BMS modular covariance and structure constants

TL;DR

This paper explores the modular properties and structure constants of 2d BMS-invariant field theories, revealing their eigenstate thermalization behavior and connections to horizon perturbations in flat spacetime holography.

Contribution

It develops formulae for three-point structure constants of BMSFTs using modular covariance, highlighting their unique thermalization features and horizon perturbation insights.

Findings

BMSFTs follow eigenstate thermalization hypothesis with modifications.

Structure constants encode horizon perturbation information.

Limit of BTZ quasinormal modes reproduces horizon perturbation data.

Abstract

Two-dimensional (2d) field theories invariant under the Bondi-Metzner-Sachs algebra, or 2d BMSFTs in short, are putative holographic duals of Einstein gravity in 3d asymptotically flat spacetimes.

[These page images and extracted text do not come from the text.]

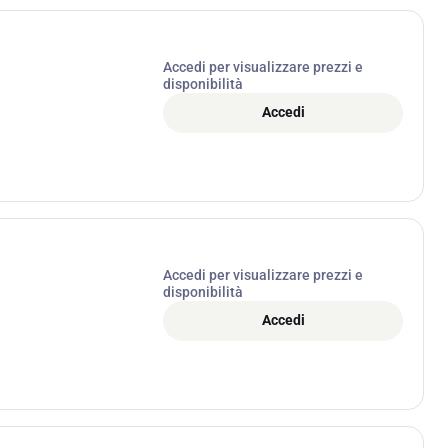
Accedi per visualizzare prezzi e
disponibilità
Accedi
Accedi per visualizzare prezzi e
disponibilità
Accedi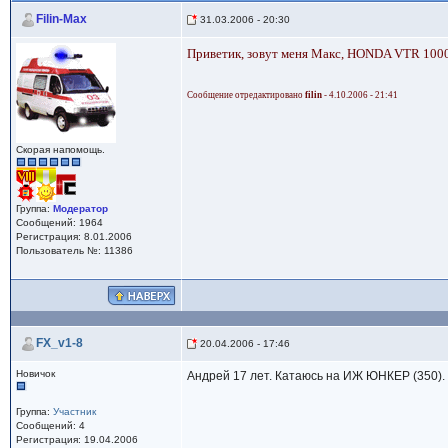
Filin-Max
31.03.2006 - 20:30
Приветик, зовут меня Макс, HONDA VTR 1000
Сообщение отредактировано
filin
- 4.10.2006 - 21:41
Скорая напомощь.
Группа:
Модератор
Сообщений: 1964
Регистрация: 8.01.2006
Пользователь №: 11386
FX_v1-8
20.04.2006 - 17:46
Новичок
Андрей 17 лет. Катаюсь на ИЖ ЮНКЕР (350).
Группа:
Участник
Сообщений: 4
Регистрация: 19.04.2006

When defined on a torus, these field theories come equipped with a modified modular structure. We use the modular covariance of the BMS torus two-point function to develop formulae for different three-point structure constants of the field theory. These structure constants indicate that BMSFTs follow the eigenstate thermalization hypothesis, albeit with some interesting changes to usual 2d CFTs. The singularity structures of the structure constants contain information on perturbations of cosmological horizons in 3d asymptotically flat spacetimes, which we show can also be obtained as a limit of BTZ quasinormal modes.